Omkoping van ambtenaar en wapenbezit in fraudezaak

In deze zaak heeft het gerechtshof Arnhem-Leeuwarden op 24 maart 2021 uitspraak gedaan in hoger beroep tegen een vonnis van de rechtbank Overijssel. De verdachte, geboren in 1962 en zonder bekende woon- of verblijfplaats in Nederland, is beschuldigd van ambtelijke corruptie en wapenbezit. De verdachte heeft gedurende een langere periode een ambtenaar van de Rijksuniversiteit Groningen omgekocht om deze te laten handelen ten voordele van zijn bedrijven. Dit heeft geleid tot aanzienlijke financiële en reputatieschade voor de universiteit en concurrentievervalsing ten opzichte van andere bedrijven. Het hof heeft het vonnis van de rechtbank vernietigd en opnieuw recht gedaan. De verdachte is veroordeeld tot een gevangenisstraf van 21 maanden, met aftrek van de tijd in voorarrest, en is hoofdelijk aansprakelijk gesteld voor schadevergoeding aan de benadeelde partij, de Rijksuniversiteit Groningen, tot een bedrag van € 638.079,-. Het hof heeft de ernst van de feiten en de impact op de integriteit van het ambtenarenapparaat benadrukt, evenals de noodzaak om het vertrouwen in de overheid te waarborgen. De verdachte heeft zich schuldig gemaakt aan het doen van giften aan de ambtenaar met het oogmerk om deze te bewegen in strijd met zijn plicht te handelen. Daarnaast is de verdachte ook veroordeeld voor het voorhanden hebben van verboden wapens en munitie.
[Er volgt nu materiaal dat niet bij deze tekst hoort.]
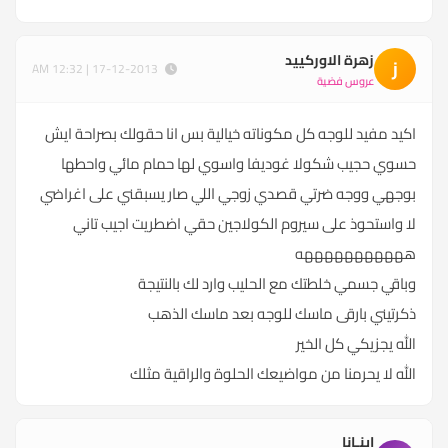
زهرة الاوركييد
ز
17-12-2013 | 12:32 AM
عروس فضية
اكيد مفيد للوجه كل مكوناته خيالية بس انا حقولك بصراحة ايش
حسوي حجيب شكولا غوديفا واسوي لها حمام مائي واحطها
بوجهي ووجه ضرتي قصدي زوجي اللي صار يسبقني على اغراضي
لا واستحوذ على سيروم الكولاجين حقي اضطريت اجيب تاني
هههههههههههه
وباقي جسمي خلطتك مع الحليب وارد لك بالنتيجة
ذكرتيني بارقى ماسك للوجه بعد ماسك الذهب
الله يجزيكي كل الخير
الله لا يحرمنا من مواضيعك الحلوة والراقية مثلك
إينـانا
De vordering van de benadeelde partij is deels toegewezen, waarbij het hof heeft geoordeeld dat de verdachte aansprakelijk is voor de schade die is ontstaan door zijn handelen.

Uitspraak

Afdeling strafrecht
Parketnummer: 21-002900-17
Uitspraak d.d.: 24 maart 2021
Tegenspraak
Verkort arrestvan de meervoudige kamer voor strafzaken van het gerechtshof Arnhem-Leeuwarden, zittingsplaats Zwolle, gewezen op het hoger beroep, ingesteld tegen het vonnis van de rechtbank Overijssel van 17 mei 2017 in de in eerste aanleg gevoegde strafzaken met de parketnummers 08-997036-15 en 08-993137-16, inzake de verdachte

[verdachte] , geboren te [geboorteplaats] op [geboortedatum] 1962,

zonder bekende woon- of verblijfplaats in Nederland, volgens opgave van de verdachte ter terechtzitting in hoger beroep postadres voerende op het kantoor van zijn raadsman.

Het hoger beroep

De verdachte heeft tegen het hiervoor genoemde vonnis hoger beroep ingesteld.

Onderzoek van de zaak

Dit arrest is gewezen naar aanleiding van het onderzoek op de terechtzittingen van het gerechtshof van 5 juni 2020 en 10 maart 2021 en, overeenkomstig het bepaalde bij artikel 422 van het Wetboek van Strafvordering, het onderzoek op de terechtzitting in eerste aanleg.
Het gerechtshof heeft kennisgenomen van de vordering van de advocaat-generaal, inhoudende dat het gerechtshof het vonnis van de rechtbank zal bevestigen, met uitzondering van de strafoplegging en de beslissing op de vordering van de benadeelde partij.
Gevorderd is de oplegging van een gevangenisstraf voor de duur van vierentwintig maanden, met aftrek van de periode die is doorgebracht in voorarrest, alsmede toewijzing van de vordering tot schadevergoeding van de benadeelde partij tot een bedrag van
€ 1.047.500,- en oplegging van de schadevergoedingsmaatregel.
Voorts is gevorderd dat de verdachte hoofdelijk aansprakelijk gesteld zal worden en dat de in beslag genomen wapens en munitie zullen worden onttrokken aan het verkeer.
Het gerechtshof heeft voorts kennisgenomen van hetgeen door de verdachte en zijn raadsman, mr. M.R.P. Ossentjuk, ter terechtzitting in hoger beroep is aangevoerd.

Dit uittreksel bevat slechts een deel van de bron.